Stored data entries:
****
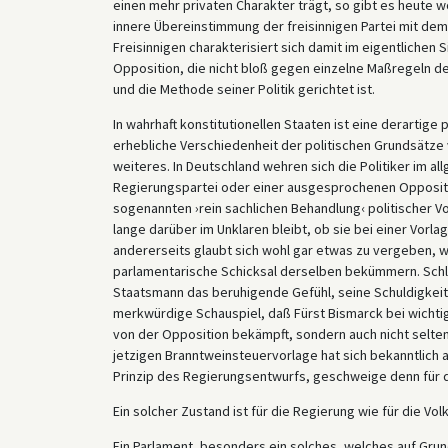
einen mehr privaten Charakter trägt, so gibt es heute w
innere Übereinstimmung der freisinnigen Partei mit dem
Freisinnigen charakterisiert sich damit im eigentlichen S
Opposition, die nicht bloß gegen einzelne Maßregeln 
und die Methode seiner Politik gerichtet ist.
In wahrhaft konstitutionellen Staaten ist eine derartige 
erhebliche Verschiedenheit der politischen Grundsätze 
weiteres. In Deutschland wehren sich die Politiker im a
Regierungspartei oder einer ausgesprochenen Oppositio
sogenannten ›rein sachlichen Behandlung‹ politischer V
lange darüber im Unklaren bleibt, ob sie bei einer Vorl
andererseits glaubt sich wohl gar etwas zu vergeben, wo
parlamentarische Schicksal derselben bekümmern. Schl
Staatsmann das beruhigende Gefühl, seine Schuldigkeit
merkwürdige Schauspiel, daß Fürst Bismarck bei wichti
von der Opposition bekämpft, sondern auch nicht selten
jetzigen Branntweinsteuervorlage hat sich bekanntlich 
Prinzip des Regierungsentwurfs, geschweige denn für 
Ein solcher Zustand ist für die Regierung wie für die Vo
Ein Parlament, besonders ein solches, welches auf Grun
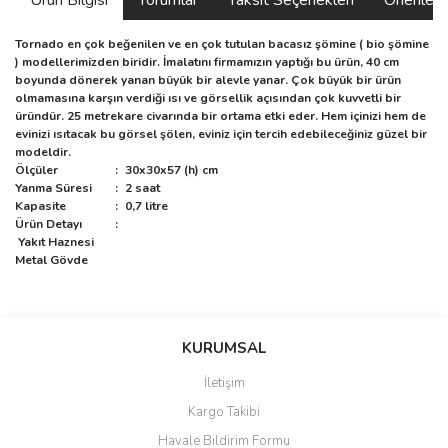
Ürün Bilgisi
Yorumlar
Taksit Seçenekleri
Önerilerin
Tornado en çok beğenilen ve en çok tutulan bacasız şömine ( bio şömine
) modellerimizden biridir. İmalatını firmamızın yaptığı bu ürün, 40 cm
boyunda dönerek yanan büyük bir alevle yanar. Çok büyük bir ürün
olmamasına karşın verdiği ısı ve görsellik açısından çok kuvvetli bir
üründür. 25 metrekare civarında bir ortama etki eder. Hem içinizi hem de
evinizi ısıtacak bu görsel şölen, eviniz için tercih edebileceğiniz güzel bir
modeldir.
Ölçüler
:
30x30x57 (h) cm
Yanma Süresi
:
2 saat
Kapasite
:
0,7 litre
Ürün Detayı
:
Yakıt Haznesi
Metal Gövde
Bu ürünün fiyat bilgisi, resim, ürün açıklamalarında ve diğer
konularda yetersiz gördüğünüz noktaları öneri formunu kullanarak
Bu ürüne ilk yorumu siz yapın!
KURUMSAL
tarafımıza iletebilirsiniz.
Görüş ve önerileriniz için teşekkür ederiz.
İletişim
Yorum Yaz
Kargo Takibi
Ürün resmi kalitesiz, bozuk veya görüntülenemiyor.
Havale Bildirim Formu
Ürün açıklamasında eksik bilgiler bulunuyor.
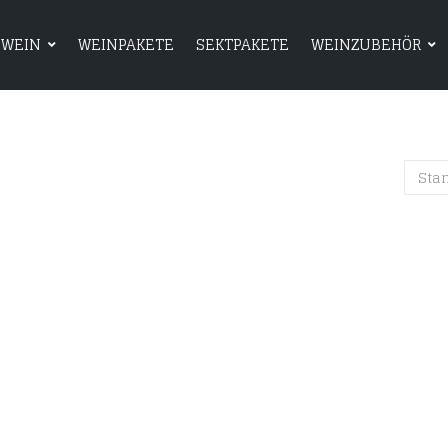
WEIN
WEINPAKETE
SEKTPAKETE
WEINZUBEHÖR
HOME
SHOP
WEIN
WEINPAKETE
Sta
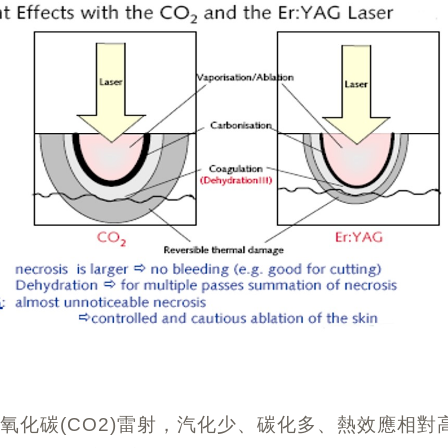
氧化碳(CO2)雷射，
汽化少、碳化多、熱效應相對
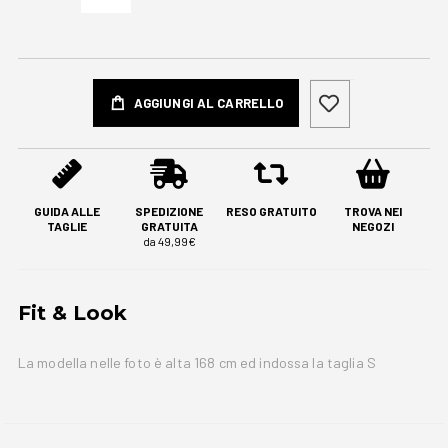
AGGIUNGI AL CARRELLO
GUIDA ALLE
SPEDIZIONE
RESO GRATUITO
TROVA NEI
TAGLIE
GRATUITA
NEGOZI
da 49,99€
Fit & Look
La modella nelle foto è alta 168 cm ed indossa la taglia S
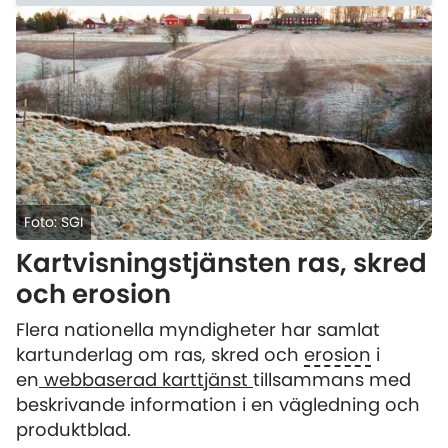
Foto: SGI
Kartvisningstjänsten ras, skred
och erosion
Flera nationella myndigheter har samlat
kartunderlag om ras, skred och
erosion
i
en
webbaserad karttjänst
tillsammans med
beskrivande information i en vägledning och
produktblad.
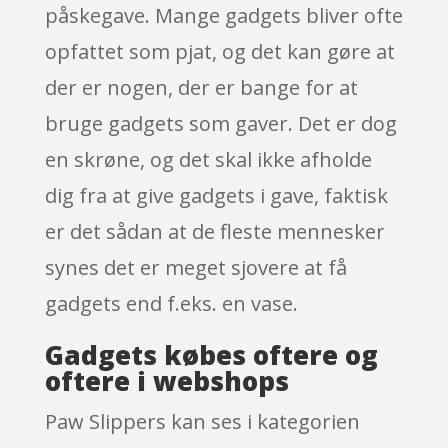
påskegave. Mange gadgets bliver ofte
opfattet som pjat, og det kan gøre at
der er nogen, der er bange for at
bruge gadgets som gaver. Det er dog
en skrøne, og det skal ikke afholde
dig fra at give gadgets i gave, faktisk
er det sådan at de fleste mennesker
synes det er meget sjovere at få
gadgets end f.eks. en vase.
Gadgets købes oftere og
oftere i webshops
Paw Slippers kan ses i kategorien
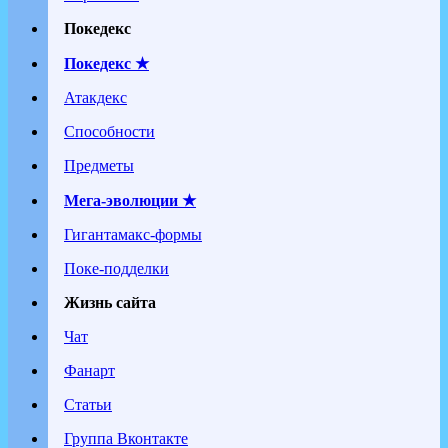
Покедекс
Покедекс ★
Атакдекс
Способности
Предметы
Мега-эволюции ★
Гигантамакс-формы
Поке-подделки
Жизнь сайта
Чат
Фанарт
Статьи
Группа Вконтакте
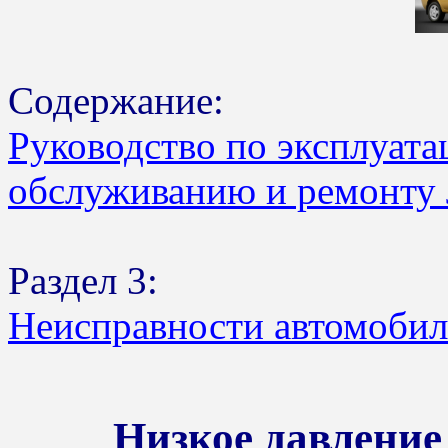
Содержание:
Руководство по эксплуата
обслуживанию и ремонту 
Раздел 3:
Неисправности автомобил
Низкое давление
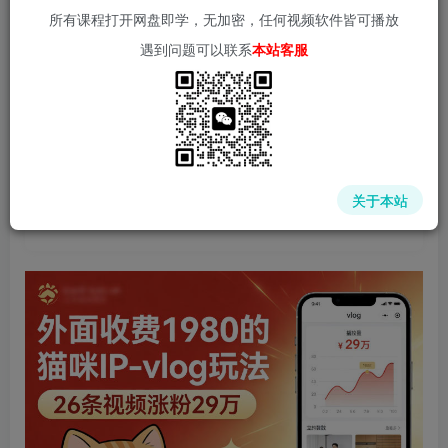
所有课程打开网盘即学，无加密，任何视频软件皆可播放
遇到问题可以联系
本站客服
中赚网 - 分享各大收费VIP网赚项目和创业教程 - 狂人资源
网
关于本站
(kr-ai-tool.com)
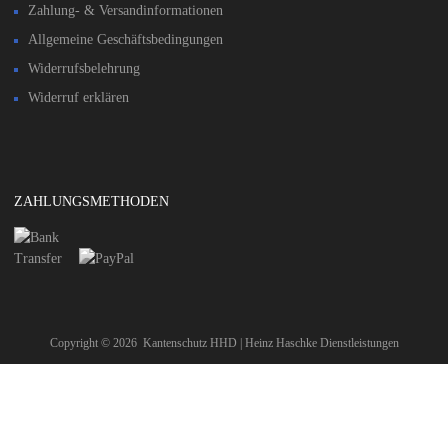
Zahlung- & Versandinformationen​
Allgemeine Geschäftsbedingungen
Widerrufsbelehrung
Widerruf erklären
ZAHLUNGSMETHODEN
Copyright ©
2026
Kantenschutz HHD | Heinz Haschke Dienstleistungen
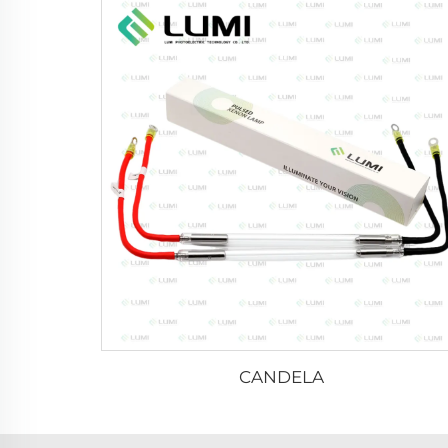
CANDELA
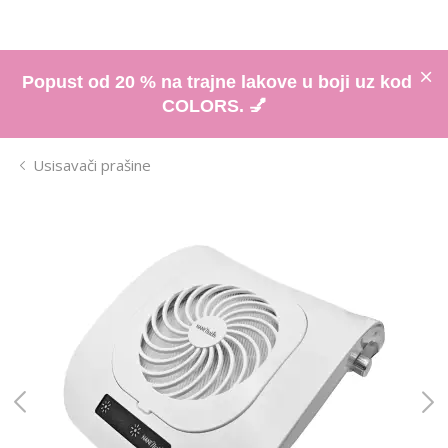
Popust od 20 % na trajne lakove u boji uz kod
COLORS. 💅
Usisavači prašine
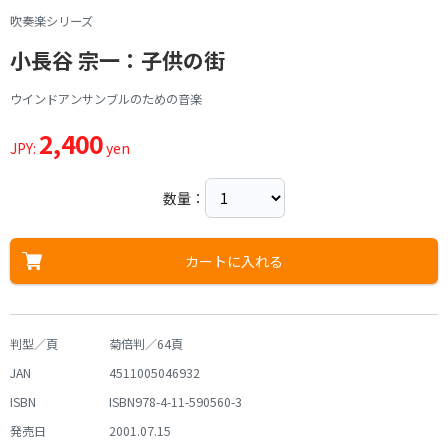
吹奏楽シリーズ
小長谷 宗一：子供の街
ウインドアンサンブルのための音楽
2,400
JPY:
yen
数量：
カートに入れる
判型／頁
菊倍判／64頁
JAN
4511005046932
ISBN
ISBN978-4-11-590560-3
発売日
2001.07.15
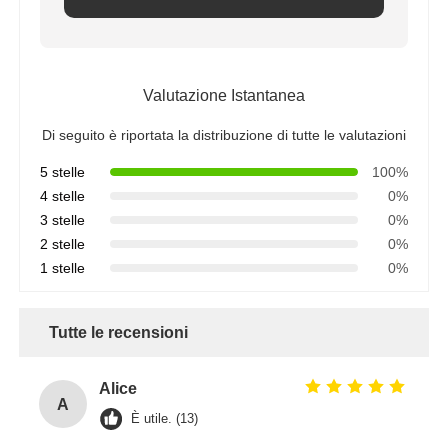
Valutazione Istantanea
Di seguito è riportata la distribuzione di tutte le valutazioni
5 stelle
100%
4 stelle
0%
3 stelle
0%
2 stelle
0%
1 stelle
0%
Tutte le recensioni
Alice
A
È utile. (13)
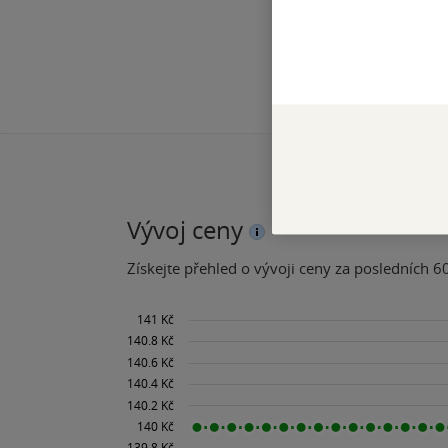
Vývoj ceny
Získejte přehled o vývoji ceny za posledních 60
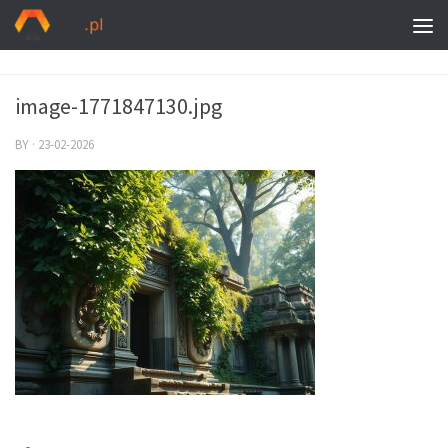
image-1771847130.jpg
BY
·
23-02-2026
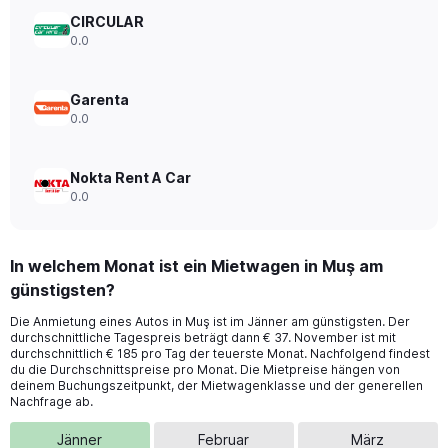
CIRCULAR
0.0
Garenta
0.0
Nokta Rent A Car
0.0
In welchem Monat ist ein Mietwagen in Muş am
günstigsten?
Die Anmietung eines Autos in Muş ist im Jänner am günstigsten. Der
durchschnittliche Tagespreis beträgt dann € 37. November ist mit
durchschnittlich € 185 pro Tag der teuerste Monat. Nachfolgend findest
du die Durchschnittspreise pro Monat. Die Mietpreise hängen von
deinem Buchungszeitpunkt, der Mietwagenklasse und der generellen
Nachfrage ab.
Jänner
Februar
März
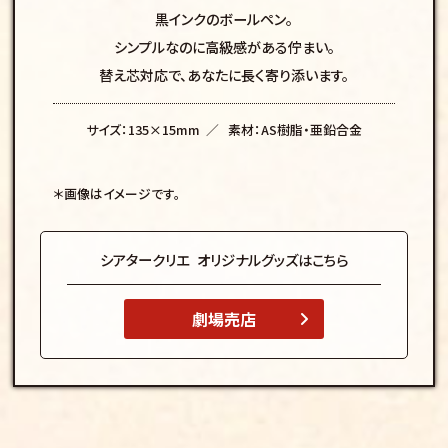
黒インクのボールペン。
シンプルなのに高級感がある佇まい。
替え芯対応で、あなたに長く寄り添います。
サイズ：135×15mm
素材：AS樹脂・亜鉛合金
＊画像はイメージです。
シアタークリエ
オリジナルグッズはこちら
劇場売店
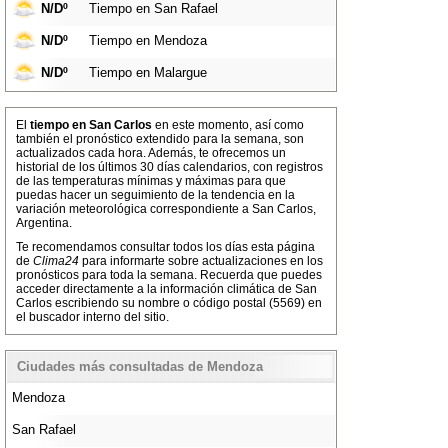
N/Dº
Tiempo en San Rafael
N/Dº
Tiempo en Mendoza
N/Dº
Tiempo en Malargue
El
tiempo en San Carlos
en este momento, así como
también el pronóstico extendido para la semana, son
actualizados cada hora. Además, te ofrecemos un
historial de los últimos 30 días calendarios, con registros
de las temperaturas mínimas y máximas para que
puedas hacer un seguimiento de la tendencia en la
variación meteorológica correspondiente a San Carlos,
Argentina.
Te recomendamos consultar todos los días esta página
de
Clima24
para informarte sobre actualizaciones en los
pronósticos para toda la semana. Recuerda que puedes
acceder directamente a la información climática de San
Carlos escribiendo su nombre o código postal (5569) en
el buscador interno del sitio.
Ciudades más consultadas de Mendoza
Mendoza
San Rafael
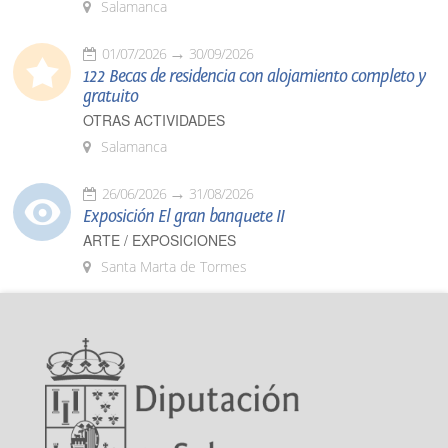
Salamanca
01/07/2026
30/09/2026
122 Becas de residencia con alojamiento completo y
gratuito
OTRAS ACTIVIDADES
Salamanca
26/06/2026
31/08/2026
Exposición El gran banquete II
ARTE / EXPOSICIONES
Santa Marta de Tormes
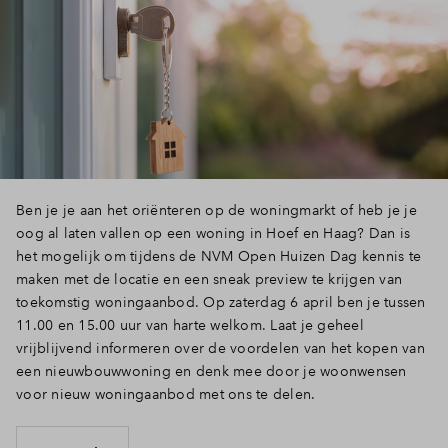
Inloggen
Ben je je aan het oriënteren op de woningmarkt of heb je je
oog al laten vallen op een woning in Hoef en Haag? Dan is
het mogelijk om tijdens de NVM Open Huizen Dag kennis te
maken met de locatie en een sneak preview te krijgen van
toekomstig woningaanbod. Op zaterdag 6 april ben je tussen
11.00 en 15.00 uur van harte welkom. Laat je geheel
vrijblijvend informeren over de voordelen van het kopen van
een nieuwbouwwoning en denk mee door je woonwensen
voor nieuw woningaanbod met ons te delen.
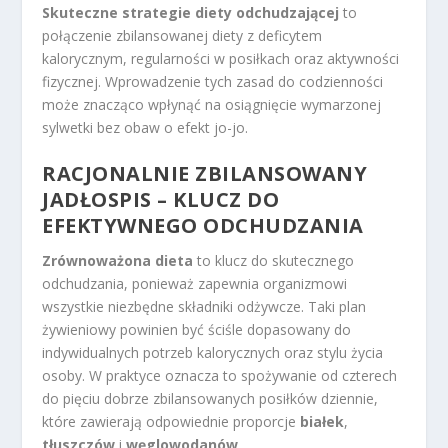
Skuteczne strategie diety odchudzającej
to
połączenie zbilansowanej diety z deficytem
kalorycznym, regularności w posiłkach oraz aktywności
fizycznej. Wprowadzenie tych zasad do codzienności
może znacząco wpłynąć na osiągnięcie wymarzonej
sylwetki bez obaw o efekt jo-jo.
RACJONALNIE ZBILANSOWANY
JADŁOSPIS – KLUCZ DO
EFEKTYWNEGO ODCHUDZANIA
Zrównoważona dieta
to klucz do skutecznego
odchudzania, ponieważ zapewnia organizmowi
wszystkie niezbędne składniki odżywcze. Taki plan
żywieniowy powinien być ściśle dopasowany do
indywidualnych potrzeb kalorycznych oraz stylu życia
osoby. W praktyce oznacza to spożywanie od czterech
do pięciu dobrze zbilansowanych posiłków dziennie,
które zawierają odpowiednie proporcje
białek
,
tłuszczów
i
węglowodanów
.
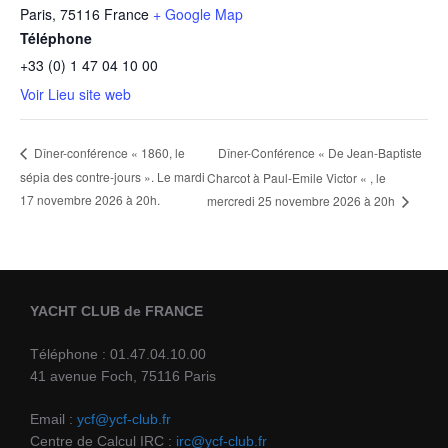
Paris
,
75116
France
+ Google Map
Téléphone
+33 (0) 1 47 04 10 00
Voir Lieu site web
Dîner-Conférence « De Jean-Baptiste
Dîner-conférence « 1860, le
sépia des contre-jours ». Le mardi
Charcot à Paul-Emile Victor « , le
17 novembre 2026 à 20h.
mercredi 25 novembre 2026 à 20h
YACHT CLUB de FRANCE
Téléphone : 01.47.04.10.00
41 avenue Foch, 75116 Paris
Email :
ycf@ycf-club.fr
Centre de Calcul IRC :
irc@ycf-club.fr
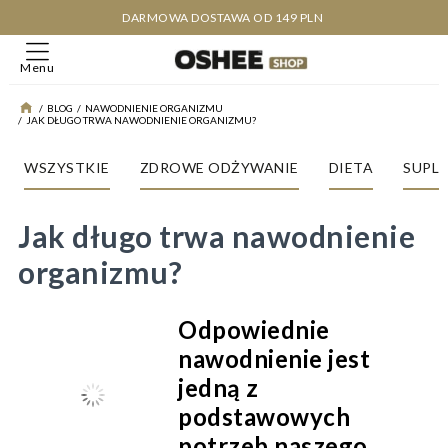
DARMOWA DOSTAWA OD 149 PLN
Menu
/
BLOG
/
NAWODNIENIE ORGANIZMU
/
JAK DŁUGO TRWA NAWODNIENIE ORGANIZMU?
WSZYSTKIE
ZDROWE ODŻYWANIE
DIETA
SUPL
Jak długo trwa nawodnienie
organizmu?
Odpowiednie
nawodnienie jest
jedną z
podstawowych
potrzeb naszego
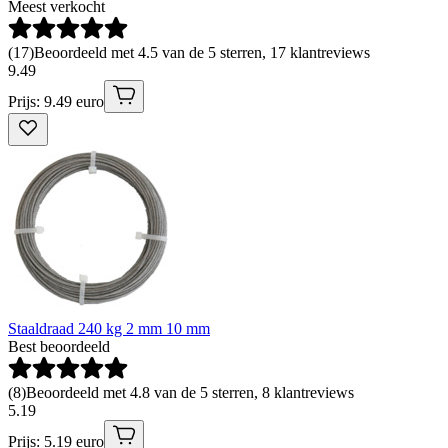
Meest verkocht
(
17
)
Beoordeeld met 4.5 van de 5 sterren, 17 klantreviews
9
.
49
Prijs: 9.49 euro
Staaldraad 240 kg 2 mm 10 mm
Best beoordeeld
(
8
)
Beoordeeld met 4.8 van de 5 sterren, 8 klantreviews
5
.
19
Prijs: 5.19 euro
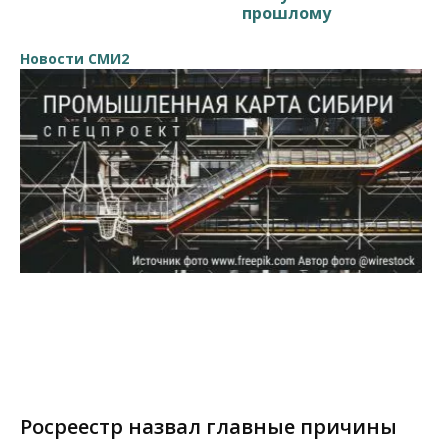
прошлому
Новости СМИ2
Росреестр назвал главные причины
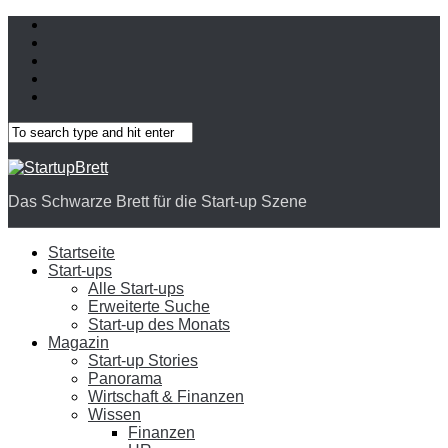
Das Schwarze Brett für die Start-up Szene
Startseite
Start-ups
Alle Start-ups
Erweiterte Suche
Start-up des Monats
Magazin
Start-up Stories
Panorama
Wirtschaft & Finanzen
Wissen
Finanzen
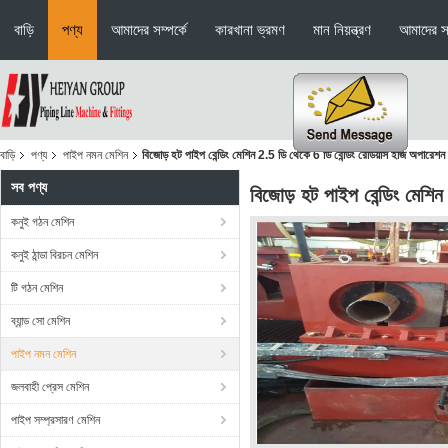
বাড়ি
পণ্য
আমাদের সম্পর্কে
কারখানা ভ্রমণ
মান নিয়ন্ত্রণ
আমাদের স
বাড়ি
পণ্য
পাইপ নমন মেশিন
বিজোড় হট পাইপ বেন্ডিং মেশিন 2.5 ডি থেকে 6 ডি বেন্ডিং রেডিয়াস ইজি অপারেশন
সব পণ্য
বিজোড় হট পাইপ বেন্ডিং মেশিন
কনুই গঠন মেশিন
কনুই ঠান্ডা বিরচন মেশিন
টি গঠন মেশিন
ব্যান্ড সো মেশিন
পাইপ নমন মেশিন
জলবাহী প্রেস মেশিন
পাইপ সম্প্রসারণ মেশিন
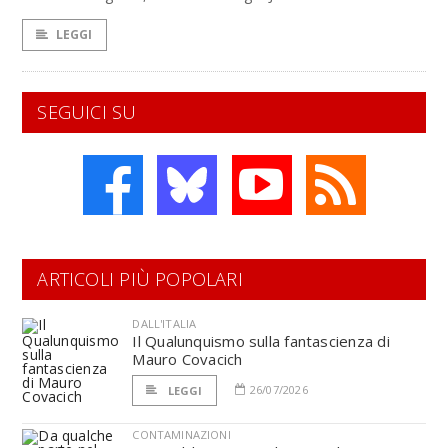
LEGGI
SEGUICI SU
ARTICOLI PIÙ POPOLARI
DALL'ITALIA
Il Qualunquismo sulla fantascienza di
Mauro Covacich
26/07/2026
LEGGI
CONTAMINAZIONI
****
Out of the entries, report each line that contains the word "skred".

▸ Output of the exercise
Kartvisningstjänsten ras, skred
kartunderlag om ras, skred och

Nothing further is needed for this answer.